Work instructions
Please return all lines from the records below that include the string "Ponta".

Input records
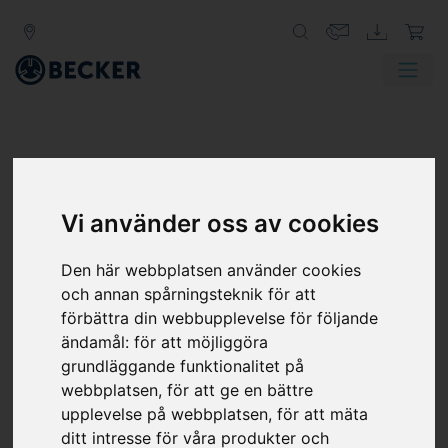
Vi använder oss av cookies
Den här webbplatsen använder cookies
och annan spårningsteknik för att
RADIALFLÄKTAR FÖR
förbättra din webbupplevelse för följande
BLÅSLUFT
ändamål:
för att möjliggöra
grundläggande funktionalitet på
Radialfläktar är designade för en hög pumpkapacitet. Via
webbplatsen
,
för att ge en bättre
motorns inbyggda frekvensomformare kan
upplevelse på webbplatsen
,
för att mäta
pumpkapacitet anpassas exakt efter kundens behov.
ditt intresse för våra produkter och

---

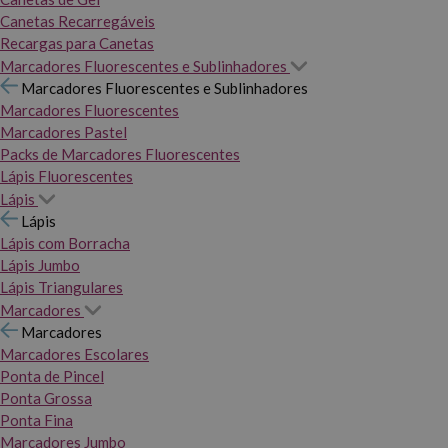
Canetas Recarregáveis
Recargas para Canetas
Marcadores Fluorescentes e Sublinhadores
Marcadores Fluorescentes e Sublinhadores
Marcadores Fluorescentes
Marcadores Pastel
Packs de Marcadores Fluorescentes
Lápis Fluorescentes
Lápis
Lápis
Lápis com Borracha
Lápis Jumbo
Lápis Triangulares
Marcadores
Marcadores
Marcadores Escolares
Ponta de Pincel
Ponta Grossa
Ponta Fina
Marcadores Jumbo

==

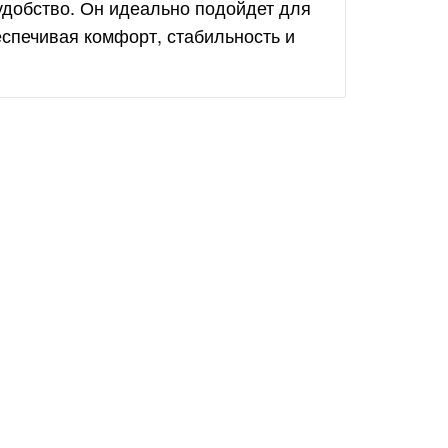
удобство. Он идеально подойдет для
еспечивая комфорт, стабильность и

Reply
Ponta de Pincel
Ponta Grossa
Ponta Fina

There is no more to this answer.